Teddy Maurya began acting in films when director Imtiaz Ali offered him a small but iconic role as a sleazy guest house receptionist in Jab We Met. Since then he has acted in several films, especially with critic-favourite directors like Imtiaz Ali and Anurag Kashyap.

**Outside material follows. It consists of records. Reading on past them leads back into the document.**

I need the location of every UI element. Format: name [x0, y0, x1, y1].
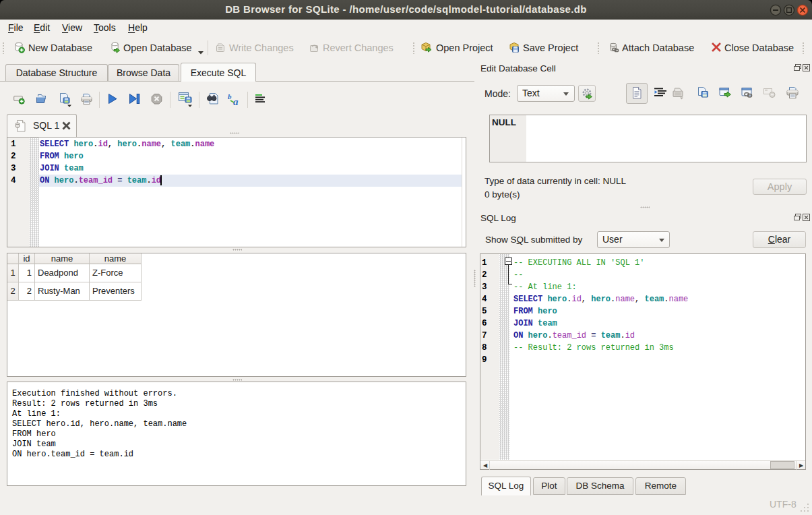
svg-text:b: b: [228, 92, 232, 100]
svg-text:a: a: [233, 96, 239, 107]
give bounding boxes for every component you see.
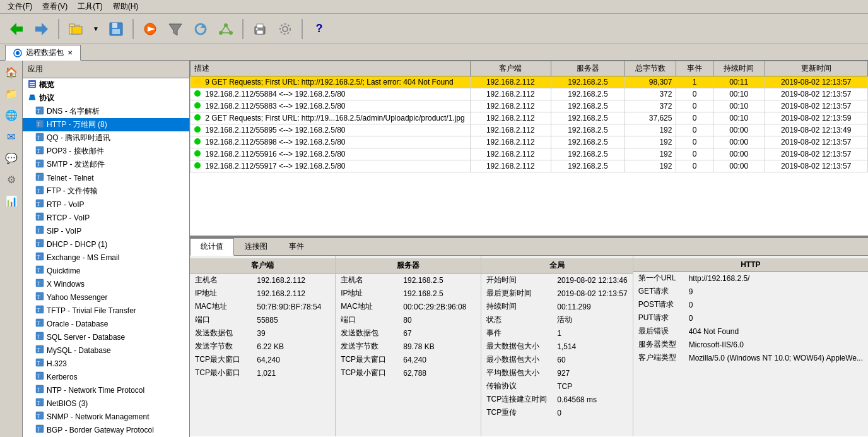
col-desc: 描述 [191,61,471,76]
tree-label-23: NTP - Network Time Protocol [47,386,144,395]
icon-chart[interactable]: 📊 [3,192,20,210]
network-button[interactable] [214,18,237,40]
sidebar-tree: 概览协议TDNS - 名字解析THTTP - 万维网 (8)TQQ - 腾讯即时… [23,78,189,437]
tree-label-25: SNMP - Network Management [47,412,150,421]
packet-row-7[interactable]: 192.168.2.112/55917 <--> 192.168.2.5/80 … [191,160,868,172]
open-button[interactable] [64,18,87,40]
stats-row-0: 主机名192.168.2.5 [336,273,481,287]
sidebar-item-20[interactable]: TMySQL - Database [23,344,189,357]
save-button[interactable] [105,18,127,40]
tree-label-0: 概览 [39,80,54,90]
menu-tools[interactable]: 工具(T) [73,0,107,13]
sidebar-item-9[interactable]: TRTP - VoIP [23,198,189,211]
packet-row-3[interactable]: 2 GET Requests; First URL: http://19...1… [191,112,868,124]
tree-folder-icon-1 [28,93,37,104]
sidebar-item-26[interactable]: TBGP - Border Gateway Protocol [23,423,189,436]
capture-button[interactable] [139,18,161,40]
open-dropdown[interactable]: ▼ [90,18,102,40]
stats-label: IP地址 [190,287,252,300]
sidebar-item-23[interactable]: TNTP - Network Time Protocol [23,383,189,397]
svg-point-22 [256,28,258,30]
sidebar-item-22[interactable]: TKerberos [23,370,189,383]
sidebar-item-0[interactable]: 概览 [23,78,189,92]
sidebar-item-13[interactable]: TExchange - MS Email [23,251,189,264]
stats-row-5: 发送字节数89.78 KB [336,340,481,353]
stats-value: 2019-08-02 12:13:57 [552,287,632,300]
filter-button[interactable] [164,18,187,40]
packet-row-2[interactable]: 192.168.2.112/55883 <--> 192.168.2.5/80 … [191,100,868,112]
stats-value: 62,788 [398,366,481,380]
sidebar-item-2[interactable]: TDNS - 名字解析 [23,105,189,118]
sidebar-item-15[interactable]: TX Windows [23,277,189,290]
sidebar-item-25[interactable]: TSNMP - Network Management [23,410,189,423]
tree-label-14: Quicktime [47,266,80,275]
packet-row-0[interactable]: 9 GET Requests; First URL: http://192.16… [191,76,868,88]
cell-events-7: 0 [676,160,713,172]
sidebar-item-6[interactable]: TSMTP - 发送邮件 [23,158,189,171]
icon-chat[interactable]: 💬 [3,149,20,167]
stats-value: Microsoft-IIS/6.0 [684,338,868,351]
menu-file[interactable]: 文件(F) [3,0,37,13]
svg-text:T: T [37,280,40,287]
tab-close-button[interactable]: ✕ [67,49,73,56]
menu-view[interactable]: 查看(V) [37,0,73,13]
back-button[interactable] [5,18,28,40]
icon-mail[interactable]: ✉ [3,128,20,145]
packet-list[interactable]: 描述 客户端 服务器 总字节数 事件 持续时间 更新时间 9 GET Reque… [190,61,868,237]
status-dot-6 [194,150,201,157]
tab-events[interactable]: 事件 [278,238,315,255]
icon-folder[interactable]: 📁 [3,85,20,102]
tab-remote-packets[interactable]: 远程数据包 ✕ [5,45,81,61]
sidebar-item-24[interactable]: TNetBIOS (3) [23,397,189,410]
status-dot-7 [194,162,201,169]
sidebar-item-4[interactable]: TQQ - 腾讯即时通讯 [23,131,189,145]
help-button[interactable]: ? [308,18,331,40]
stats-row-1: IP地址192.168.2.112 [190,287,335,300]
sidebar-item-11[interactable]: TSIP - VoIP [23,224,189,237]
menu-help[interactable]: 帮助(H) [108,0,144,13]
stats-label: 主机名 [190,273,252,287]
icon-home[interactable]: 🏠 [3,63,20,81]
forward-button[interactable] [30,18,53,40]
stats-client-header: 客户端 [190,258,335,273]
sidebar-item-3[interactable]: THTTP - 万维网 (8) [23,118,189,131]
tree-icon-7: T [35,172,44,183]
icon-gear[interactable]: ⚙ [3,171,20,188]
sidebar-item-17[interactable]: TTFTP - Trivial File Transfer [23,304,189,317]
sidebar-item-1[interactable]: 协议 [23,92,189,105]
sidebar-item-16[interactable]: TYahoo Messenger [23,290,189,304]
stats-label: 客户端类型 [633,351,684,364]
cell-bytes-1: 372 [625,88,676,100]
sidebar-item-14[interactable]: TQuicktime [23,264,189,277]
cell-updated-4: 2019-08-02 12:13:49 [765,124,868,136]
tab-stats[interactable]: 统计值 [190,238,234,256]
icon-network[interactable]: 🌐 [3,106,20,124]
packet-row-1[interactable]: 192.168.2.112/55884 <--> 192.168.2.5/80 … [191,88,868,100]
refresh-button[interactable] [189,18,212,40]
stats-row-0: 开始时间2019-08-02 12:13:46 [481,273,632,287]
settings-button[interactable] [274,18,296,40]
sidebar-item-8[interactable]: TFTP - 文件传输 [23,184,189,198]
print-button[interactable] [249,18,271,40]
tree-icon-14: T [35,265,44,276]
stats-row-2: POST请求0 [633,298,868,311]
packet-row-6[interactable]: 192.168.2.112/55916 <--> 192.168.2.5/80 … [191,148,868,160]
tree-label-24: NetBIOS (3) [47,399,88,408]
tree-icon-23: T [35,385,44,395]
packet-row-5[interactable]: 192.168.2.112/55898 <--> 192.168.2.5/80 … [191,136,868,148]
sidebar-item-5[interactable]: TPOP3 - 接收邮件 [23,145,189,158]
stats-label: TCP最大窗口 [336,353,398,366]
sidebar-item-12[interactable]: TDHCP - DHCP (1) [23,237,189,251]
sidebar-item-7[interactable]: TTelnet - Telnet [23,171,189,184]
sidebar-item-18[interactable]: TOracle - Database [23,317,189,330]
svg-text:T: T [37,426,40,433]
packet-row-4[interactable]: 192.168.2.112/55895 <--> 192.168.2.5/80 … [191,124,868,136]
sidebar-item-10[interactable]: TRTCP - VoIP [23,211,189,224]
status-dot-0 [194,78,201,85]
sidebar-item-21[interactable]: TH.323 [23,357,189,370]
sidebar-item-19[interactable]: TSQL Server - Database [23,330,189,344]
svg-point-26 [16,51,20,55]
svg-rect-28 [30,82,35,83]
tab-graph[interactable]: 连接图 [234,238,278,255]
stats-row-8: 传输协议TCP [481,380,632,393]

His largest role in films till date was in the action flick Rocky Handsome as a devilish villain.

=== Commercials ===
Teddy has worked extensively as production designer for commercials. His clients include powerhouses like Coca-Cola, American Tourister, Reliance, Amul, Mahindra and many more.

== Filmography ==

=== As actor ===
- Shool (1999, Bachu Yadav's Henchman)
- Jab We Met (2007, Hotel Receptionist and Policeman at Railway Station)
- Black Friday (2007, Sugarcane Juice Vendor)
- Gulaal (2009, Bahrupiya/Ardhnareshwar)
- Love Aaj Kal (2009, Taxi Driver)
- Chalo Dilli (2011, Bhaiyaji/Shrivastava Ji)
- Rockstar (2011, Music Arranger)
- Bajatey Raho (2013, Swami)
- Tamasha (2015, as Servant)
- Rocky Handsome (2016, as Luke Ferreira)
- Ek Ladki Ko Dekha Toh Aisa Laga as Theater Play Director

=== As Production Designer ===
- Pak Pak Pakaak (2005)
- Jab We Met (2007)
- Love Aaj Kal (2009)
- Chalo Dilli (2011)
- Bajatey Raho (2013)

=== As Set Designer for Song Sequences ===
- Vicky Donor (2012, 'Rum Whiskey')
- Udta Punjab (2016, 'Udta Punjab', 'Ek Kudi')
- Dangal (2016, 'Dhakad Hai')
- Phata Poster Nikhla Hero (2013, 'Tu Mere Agal Bagal Hai')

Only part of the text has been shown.